Mkhwanazi did not respond to questions on the general shortage of nurses in the province and Denosa’s claim that nursing shortages had led to nurses being attacked.

Lekhoathi said Denosa had reports of one nursing sister having to run two wards because of the shortage of nursing staff.

“We have raised this with the ­department but it seems our pleas fall on deaf ears.”

Lekhoathi said the shortage of nursing staff has in some cases resulted in nurses being assaulted by “frustrated patients”.

“We have had numerous cases of assaults on nurses reported to us; several incidents occurred at the Polyclinic in KwaMashu.

“We have seen many nurses taking their pension packages early and staying at home because work has become too much for them to bear.”

He said the department needed to ­“tighten their belts” and attend to the ­problem immediately.

A statement by North-West University nursing professor and South African ­Nursing Council (SANC) education ­committee chairperson Abel Pienaar said nurses make up the largest group of healthcare providers in South Africa. “The performance of any healthcare system is directly dependent on the quality of care afforded by these healthcare professionals,” he said.

His statement quoted a 2015 report by Wits University, which revealed that over 60% of nurses admitted they felt too tired to work while on duty.

“According to this study, this could be linked to the 70% of South African nurses who admitted to ‘moonlighting’ or ­working overtime due to a massive skills shortage in this under-resourced sector.

“These statistics depict a profession in crisis and have alarming implications for the level of patient care provided,” said ­Pienaar.

He said if the country is to achieve ­universal healthcare, it first needs to address the skills shortage and the resulting ­casualisation of nurses.

Casualisation refers to the employment of workers on short-term contracts, ­without the rights and benefits associated with the standard contract of employment.

He said the private and public sector faced major challenges to produce, recruit, and retain skilled nurses.

“In a bid to keep bright medical professionals, young nurses are often fast tracked into senior positions by management.

“However, this practice often deprives these capable nurses of clinical expertise and the opportunity to specialise.”

He said the current trend, especially in universities, was to retain talented young graduates for teaching and learning.

Pienaar added that the national health budget for nursing had not been adjusted for two consecutive years.

“Budget constraints lead to a skills ­shortage,” he said.

“The lack of investment in clinical ­specialisation, both in the public and ­private sector, puts additional pressure on an already shrinking pool of expertise.

“If we don’t train and educate these health professionals, we run the risk of ­producing nurses with mediocre ­competency inevitably resulting in sub- ­optimal patient care.”

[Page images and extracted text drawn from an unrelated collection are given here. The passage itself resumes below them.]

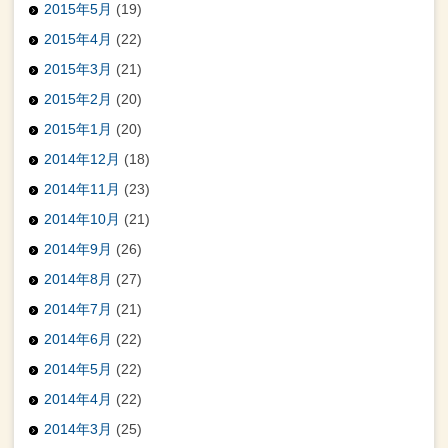
2015年5月
(19)
2015年4月
(22)
2015年3月
(21)
2015年2月
(20)
2015年1月
(20)
2014年12月
(18)
2014年11月
(23)
2014年10月
(21)
2014年9月
(26)
2014年8月
(27)
2014年7月
(21)
2014年6月
(22)
2014年5月
(22)
2014年4月
(22)
2014年3月
(25)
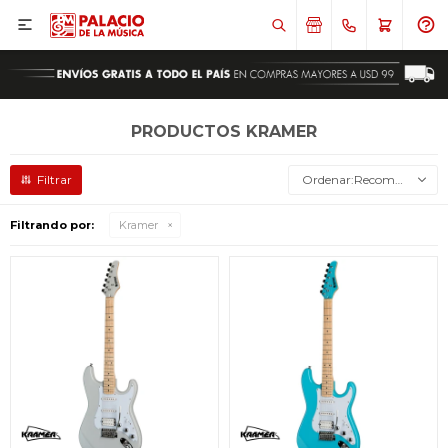

PRODUCTOS KRAMER
Recomendados
Filtrando por:
Kramer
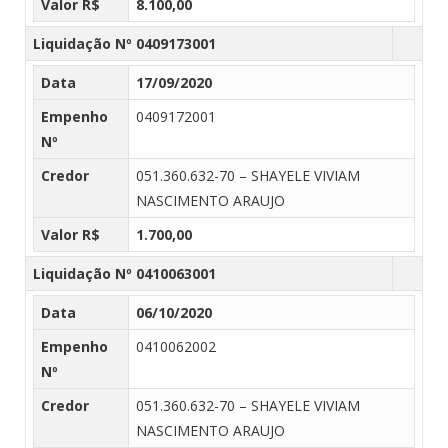
Valor R$
8.100,00
Liquidação Nº 0409173001
Data
17/09/2020
Empenho
0409172001
Nº
Credor
051.360.632-70 – SHAYELE VIVIAM
NASCIMENTO ARAUJO
Valor R$
1.700,00
Liquidação Nº 0410063001
Data
06/10/2020
Empenho
0410062002
Nº
Credor
051.360.632-70 – SHAYELE VIVIAM
NASCIMENTO ARAUJO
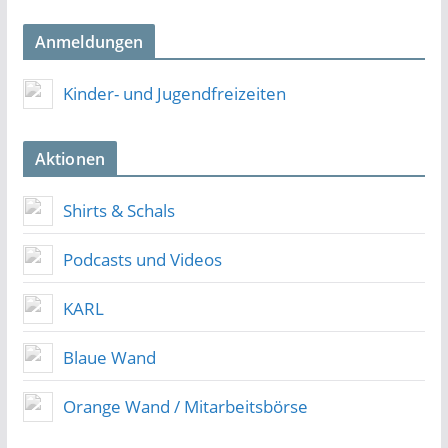
Anmeldungen
Kinder- und Jugendfreizeiten
Aktionen
Shirts & Schals
Podcasts und Videos
KARL
Blaue Wand
Orange Wand / Mitarbeitsbörse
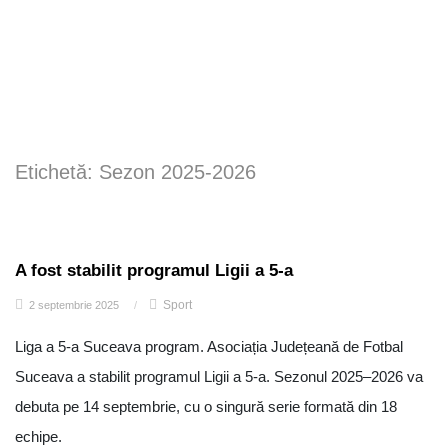
Etichetă:
Sezon 2025-2026
A fost stabilit programul Ligii a 5-a
Sport
2 septembrie 2025
/
Liga a 5-a Suceava program. Asociația Județeană de Fotbal
Suceava a stabilit programul Ligii a 5-a. Sezonul 2025–2026 va
debuta pe 14 septembrie, cu o singură serie formată din 18
echipe.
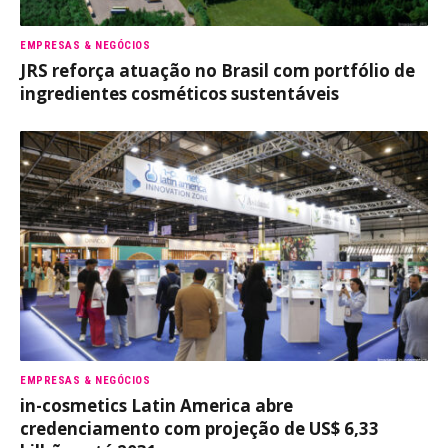
EMPRESAS & NEGÓCIOS
JRS reforça atuação no Brasil com portfólio de
ingredientes cosméticos sustentáveis
EMPRESAS & NEGÓCIOS
in-cosmetics Latin America abre
credenciamento com projeção de US$ 6,33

A Durban nurse who could not be named said the shortage of staff in the public sector had put pressure on the nurses currently working at clinics and hospitals.

“Nursing sisters are having to beg ­student nurses to help out at the hospitals, that is how severe the shortage is.”

• chelsea.pieterse@witness.co.za

In the University of Witwatersrand study, nurses reported high rates of ­unauthorised absences leading to ­further understaffing, overwork, and health worker exhaustion.

North West University nursing professor Abel Pienaar said that the Eastern Cape and KZN suffered the most from the nurse shortage with the least amount of nurses absorbed into hospitals from nurse colleges in the country.